[Opening MATERIAL PROVIDED section]
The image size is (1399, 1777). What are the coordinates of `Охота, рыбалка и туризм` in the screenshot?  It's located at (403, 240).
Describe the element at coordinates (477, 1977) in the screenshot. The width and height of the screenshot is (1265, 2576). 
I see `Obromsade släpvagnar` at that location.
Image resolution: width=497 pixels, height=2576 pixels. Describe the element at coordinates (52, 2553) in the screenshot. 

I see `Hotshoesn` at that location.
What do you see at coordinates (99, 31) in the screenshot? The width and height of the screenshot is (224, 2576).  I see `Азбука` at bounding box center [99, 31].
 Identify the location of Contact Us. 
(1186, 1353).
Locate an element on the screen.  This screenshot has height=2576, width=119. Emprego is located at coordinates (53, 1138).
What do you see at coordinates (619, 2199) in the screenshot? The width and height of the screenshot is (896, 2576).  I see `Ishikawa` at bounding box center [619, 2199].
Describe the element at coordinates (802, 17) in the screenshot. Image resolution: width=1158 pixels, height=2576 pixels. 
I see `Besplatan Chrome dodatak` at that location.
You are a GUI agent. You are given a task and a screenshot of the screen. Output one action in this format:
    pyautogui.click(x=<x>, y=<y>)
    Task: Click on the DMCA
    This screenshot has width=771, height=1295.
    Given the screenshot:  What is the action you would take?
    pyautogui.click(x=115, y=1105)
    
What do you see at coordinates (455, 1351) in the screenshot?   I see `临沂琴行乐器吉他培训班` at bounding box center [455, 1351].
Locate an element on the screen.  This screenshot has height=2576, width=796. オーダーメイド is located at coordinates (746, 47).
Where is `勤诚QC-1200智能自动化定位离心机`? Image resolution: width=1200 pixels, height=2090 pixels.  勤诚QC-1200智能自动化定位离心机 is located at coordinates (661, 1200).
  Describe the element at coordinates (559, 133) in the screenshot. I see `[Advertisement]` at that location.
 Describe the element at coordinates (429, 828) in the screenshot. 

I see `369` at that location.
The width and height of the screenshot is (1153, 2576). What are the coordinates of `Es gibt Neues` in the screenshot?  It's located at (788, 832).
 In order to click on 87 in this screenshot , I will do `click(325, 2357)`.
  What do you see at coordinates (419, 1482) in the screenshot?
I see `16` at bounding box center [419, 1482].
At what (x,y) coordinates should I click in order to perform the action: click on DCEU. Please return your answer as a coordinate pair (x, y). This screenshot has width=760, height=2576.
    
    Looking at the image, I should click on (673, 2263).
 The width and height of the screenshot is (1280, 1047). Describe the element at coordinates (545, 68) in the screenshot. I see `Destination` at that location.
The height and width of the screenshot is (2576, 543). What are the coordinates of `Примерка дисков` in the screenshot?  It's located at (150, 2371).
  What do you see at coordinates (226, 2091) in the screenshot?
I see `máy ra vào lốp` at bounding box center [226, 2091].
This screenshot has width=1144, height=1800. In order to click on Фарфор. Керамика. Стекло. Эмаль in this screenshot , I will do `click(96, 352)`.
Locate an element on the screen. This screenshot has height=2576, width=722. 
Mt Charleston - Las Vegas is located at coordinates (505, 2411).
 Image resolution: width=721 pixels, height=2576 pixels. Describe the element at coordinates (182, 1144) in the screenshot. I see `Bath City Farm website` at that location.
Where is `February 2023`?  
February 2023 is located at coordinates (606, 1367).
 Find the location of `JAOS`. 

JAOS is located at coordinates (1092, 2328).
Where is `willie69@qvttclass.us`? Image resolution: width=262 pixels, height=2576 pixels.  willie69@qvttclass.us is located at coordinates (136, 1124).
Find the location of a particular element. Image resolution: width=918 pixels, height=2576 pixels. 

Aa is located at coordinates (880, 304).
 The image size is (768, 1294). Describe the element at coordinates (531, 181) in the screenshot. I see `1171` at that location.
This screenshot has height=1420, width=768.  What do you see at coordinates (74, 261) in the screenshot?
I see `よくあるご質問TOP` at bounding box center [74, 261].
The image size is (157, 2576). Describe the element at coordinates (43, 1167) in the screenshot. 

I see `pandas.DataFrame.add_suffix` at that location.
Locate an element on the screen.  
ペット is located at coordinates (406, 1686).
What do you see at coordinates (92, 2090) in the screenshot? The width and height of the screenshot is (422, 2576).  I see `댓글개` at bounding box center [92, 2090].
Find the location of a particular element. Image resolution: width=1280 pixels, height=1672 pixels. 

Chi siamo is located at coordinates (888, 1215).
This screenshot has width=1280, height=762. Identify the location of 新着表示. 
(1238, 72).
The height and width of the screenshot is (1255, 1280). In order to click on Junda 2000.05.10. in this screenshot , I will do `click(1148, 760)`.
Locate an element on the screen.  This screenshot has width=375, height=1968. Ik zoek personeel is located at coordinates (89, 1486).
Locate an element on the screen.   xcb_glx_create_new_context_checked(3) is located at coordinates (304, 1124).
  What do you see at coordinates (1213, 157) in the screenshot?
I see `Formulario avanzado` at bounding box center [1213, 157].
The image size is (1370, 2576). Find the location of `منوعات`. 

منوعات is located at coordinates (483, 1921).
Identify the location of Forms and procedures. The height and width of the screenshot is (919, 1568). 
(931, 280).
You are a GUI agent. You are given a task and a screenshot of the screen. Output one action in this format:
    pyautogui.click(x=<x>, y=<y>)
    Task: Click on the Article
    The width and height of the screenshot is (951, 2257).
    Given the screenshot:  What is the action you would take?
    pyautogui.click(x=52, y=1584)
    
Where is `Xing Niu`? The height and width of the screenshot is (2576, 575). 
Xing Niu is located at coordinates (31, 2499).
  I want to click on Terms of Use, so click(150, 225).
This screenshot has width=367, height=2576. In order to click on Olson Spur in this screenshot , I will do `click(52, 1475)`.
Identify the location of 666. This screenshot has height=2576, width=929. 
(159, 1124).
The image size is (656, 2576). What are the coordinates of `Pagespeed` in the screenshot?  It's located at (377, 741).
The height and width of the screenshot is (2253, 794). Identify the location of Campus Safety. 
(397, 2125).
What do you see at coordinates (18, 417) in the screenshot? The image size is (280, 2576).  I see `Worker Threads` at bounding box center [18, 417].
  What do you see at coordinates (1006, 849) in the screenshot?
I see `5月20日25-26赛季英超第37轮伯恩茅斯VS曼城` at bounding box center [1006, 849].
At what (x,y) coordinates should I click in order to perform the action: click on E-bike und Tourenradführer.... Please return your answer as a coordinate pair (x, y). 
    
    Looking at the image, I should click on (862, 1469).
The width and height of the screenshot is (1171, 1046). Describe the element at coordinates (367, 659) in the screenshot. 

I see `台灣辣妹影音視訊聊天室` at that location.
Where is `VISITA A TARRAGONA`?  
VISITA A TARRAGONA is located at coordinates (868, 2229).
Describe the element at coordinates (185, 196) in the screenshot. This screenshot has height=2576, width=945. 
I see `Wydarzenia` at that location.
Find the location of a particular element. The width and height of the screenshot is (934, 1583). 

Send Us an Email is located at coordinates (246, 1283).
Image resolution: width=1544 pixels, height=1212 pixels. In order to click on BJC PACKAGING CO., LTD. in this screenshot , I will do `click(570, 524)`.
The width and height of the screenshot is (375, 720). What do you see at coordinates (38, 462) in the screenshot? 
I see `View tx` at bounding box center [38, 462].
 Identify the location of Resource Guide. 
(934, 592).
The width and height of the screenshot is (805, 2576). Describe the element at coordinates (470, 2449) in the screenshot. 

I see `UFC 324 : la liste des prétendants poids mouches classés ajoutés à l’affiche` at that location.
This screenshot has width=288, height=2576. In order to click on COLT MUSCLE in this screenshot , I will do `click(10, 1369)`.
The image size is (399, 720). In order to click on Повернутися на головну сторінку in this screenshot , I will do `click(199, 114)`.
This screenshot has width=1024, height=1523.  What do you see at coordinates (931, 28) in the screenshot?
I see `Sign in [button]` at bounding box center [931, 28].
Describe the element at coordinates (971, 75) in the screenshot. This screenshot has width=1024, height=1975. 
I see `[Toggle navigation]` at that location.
[Closing MATERIAL PROVIDED section]
* TASK REQUIREMENTS
Take the stretch of lines above from the one containing "The image size is (1370, 2576)." through the one containing "The width and height of the screenshot is (951, 2257)." and repeat it exactly, adding no other line.

* EXERCISE SOLUTION
The image size is (1370, 2576). Find the location of `منوعات`. 

منوعات is located at coordinates (483, 1921).
Identify the location of Forms and procedures. The height and width of the screenshot is (919, 1568). 
(931, 280).
You are a GUI agent. You are given a task and a screenshot of the screen. Output one action in this format:
    pyautogui.click(x=<x>, y=<y>)
    Task: Click on the Article
    The width and height of the screenshot is (951, 2257).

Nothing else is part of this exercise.